• _Exercise_: Retype exactly the span of lines below from the one with "Go Back (784, 507)" through the one with "Returns Policy (237, 657)". Do not include pictures.

-=-=-=-=-

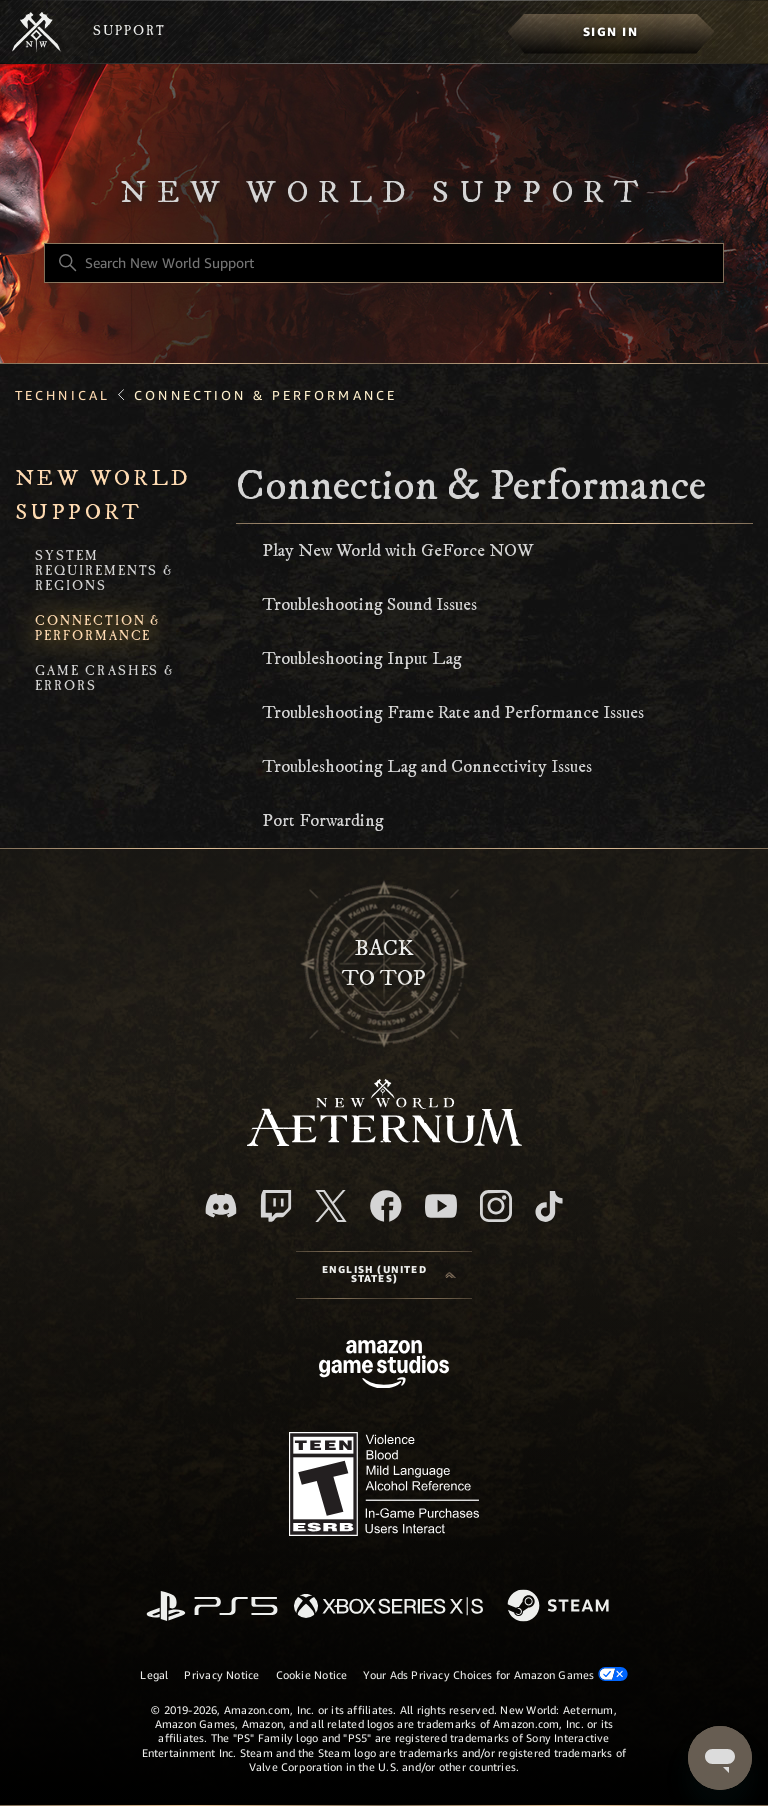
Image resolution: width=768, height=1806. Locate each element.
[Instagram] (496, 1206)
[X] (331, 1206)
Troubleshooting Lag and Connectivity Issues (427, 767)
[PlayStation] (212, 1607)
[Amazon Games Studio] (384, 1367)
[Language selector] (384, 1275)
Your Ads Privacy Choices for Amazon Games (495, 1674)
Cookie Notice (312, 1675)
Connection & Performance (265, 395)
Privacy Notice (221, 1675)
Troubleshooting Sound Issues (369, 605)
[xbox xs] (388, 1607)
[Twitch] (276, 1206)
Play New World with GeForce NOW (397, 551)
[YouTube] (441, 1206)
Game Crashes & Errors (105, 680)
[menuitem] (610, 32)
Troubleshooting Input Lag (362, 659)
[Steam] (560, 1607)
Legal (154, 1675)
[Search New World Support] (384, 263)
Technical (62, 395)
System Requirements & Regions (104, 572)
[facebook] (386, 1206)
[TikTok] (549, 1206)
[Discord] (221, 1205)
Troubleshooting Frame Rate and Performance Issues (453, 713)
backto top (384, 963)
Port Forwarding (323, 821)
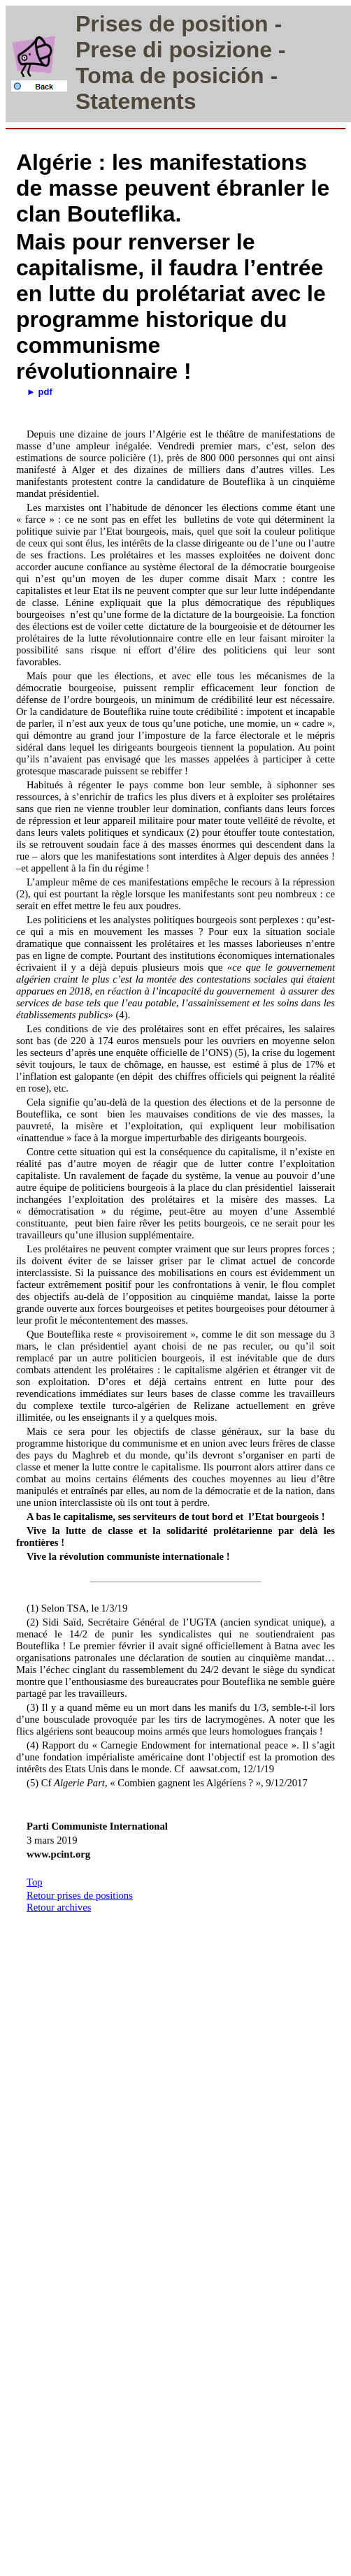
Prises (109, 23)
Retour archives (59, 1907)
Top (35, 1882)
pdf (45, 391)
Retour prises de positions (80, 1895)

-=-=-=-=-

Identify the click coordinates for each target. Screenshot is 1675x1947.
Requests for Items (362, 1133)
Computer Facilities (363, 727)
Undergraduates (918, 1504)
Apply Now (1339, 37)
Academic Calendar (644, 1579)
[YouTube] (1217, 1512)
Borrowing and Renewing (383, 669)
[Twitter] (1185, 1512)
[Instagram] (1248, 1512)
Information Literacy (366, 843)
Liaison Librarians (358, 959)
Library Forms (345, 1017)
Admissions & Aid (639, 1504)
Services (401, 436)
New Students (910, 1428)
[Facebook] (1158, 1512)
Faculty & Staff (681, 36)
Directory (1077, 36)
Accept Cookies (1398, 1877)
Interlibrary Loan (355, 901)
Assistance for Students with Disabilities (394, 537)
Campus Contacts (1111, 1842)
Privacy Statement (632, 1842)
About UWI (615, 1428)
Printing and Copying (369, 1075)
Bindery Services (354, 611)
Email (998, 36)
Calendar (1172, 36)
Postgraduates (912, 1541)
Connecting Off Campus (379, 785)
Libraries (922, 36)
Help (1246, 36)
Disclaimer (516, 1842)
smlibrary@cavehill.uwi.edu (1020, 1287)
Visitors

-=-=-=-=-

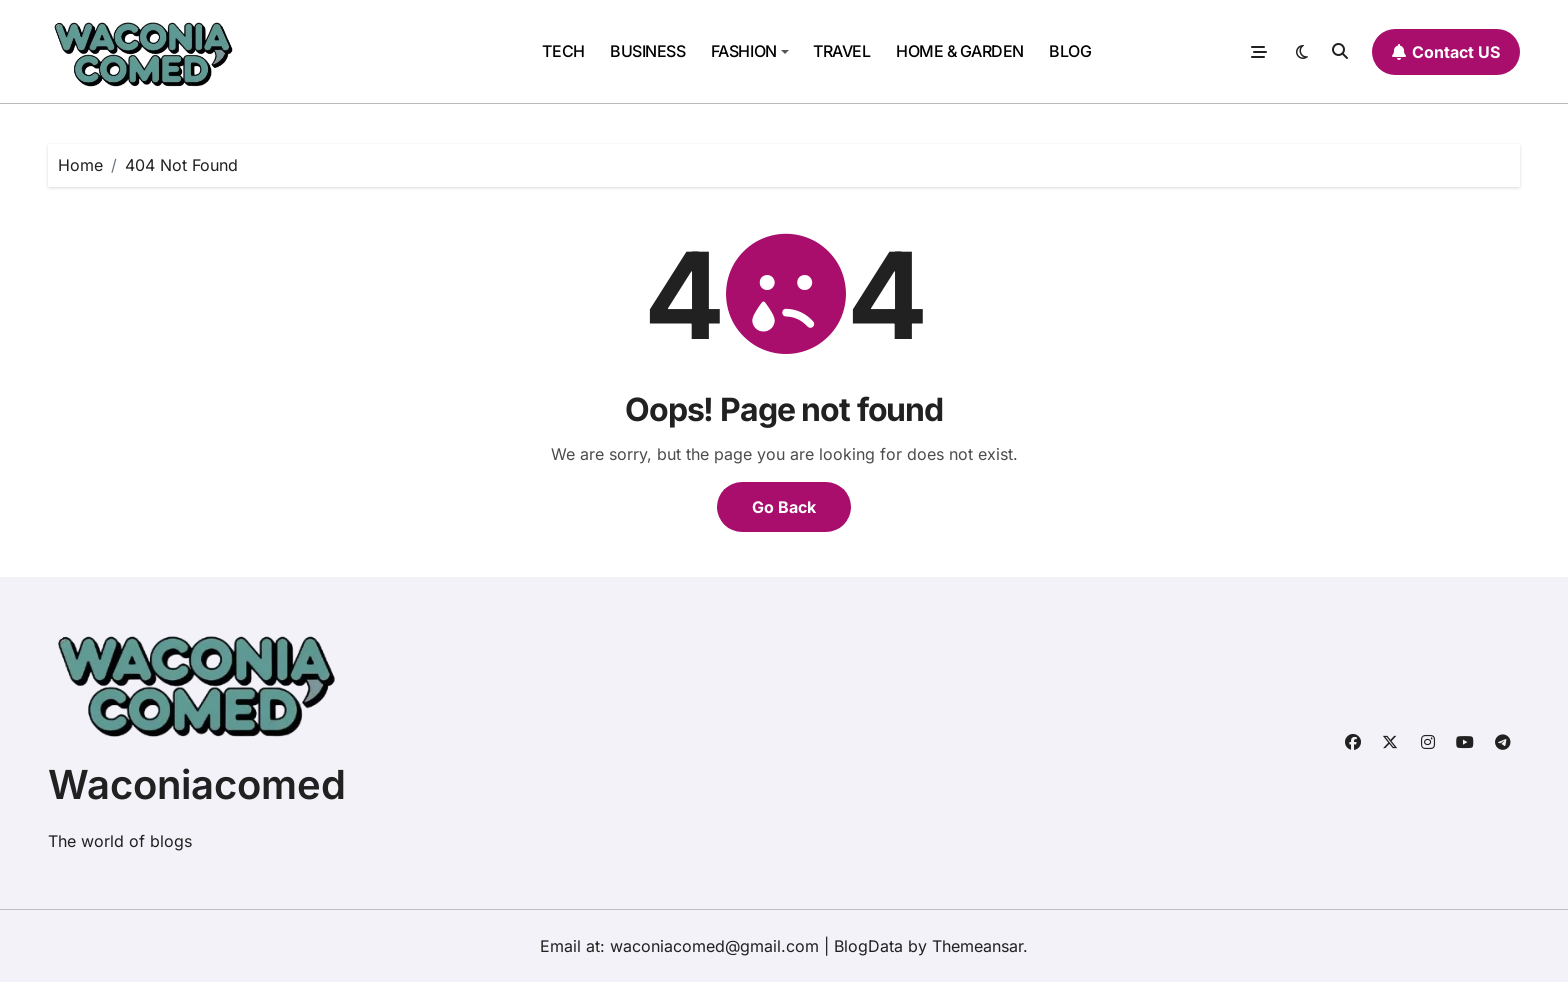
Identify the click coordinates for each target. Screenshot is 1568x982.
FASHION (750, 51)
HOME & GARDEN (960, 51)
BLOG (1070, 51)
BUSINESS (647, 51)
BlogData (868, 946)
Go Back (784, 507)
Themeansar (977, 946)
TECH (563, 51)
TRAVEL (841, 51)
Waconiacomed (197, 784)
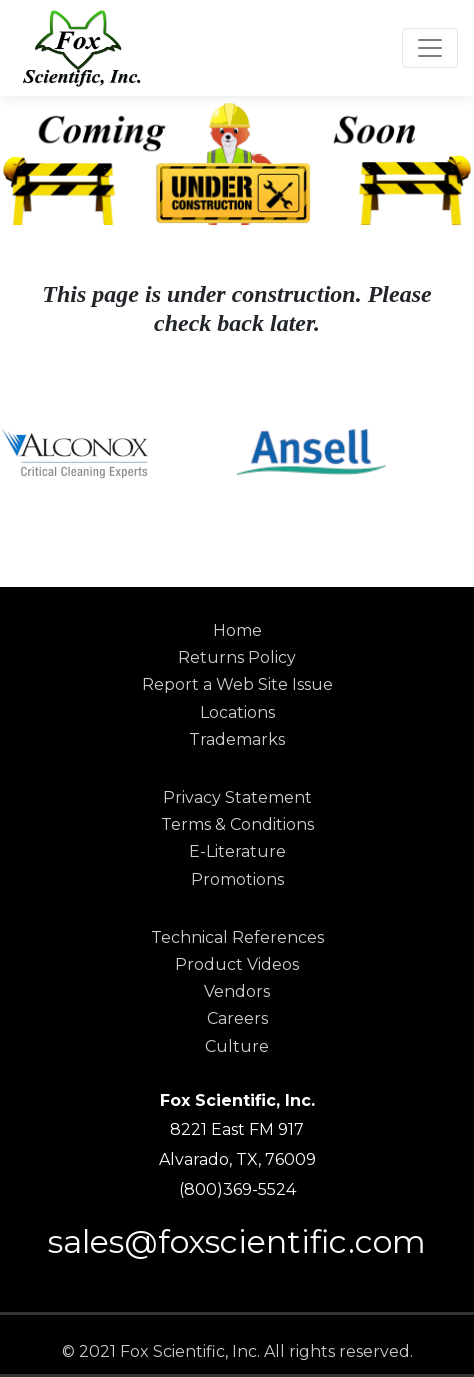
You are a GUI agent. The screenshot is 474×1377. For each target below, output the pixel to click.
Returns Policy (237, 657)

-=-=-=-=-

• _Answer to this task_:
Go Back (784, 507)
Themeansar (977, 946)
TECH (563, 51)
TRAVEL (841, 51)
Waconiacomed (197, 784)
You are a GUI agent. The screenshot is 474×1377. For each target below, output the pixel to click.
Returns Policy (237, 657)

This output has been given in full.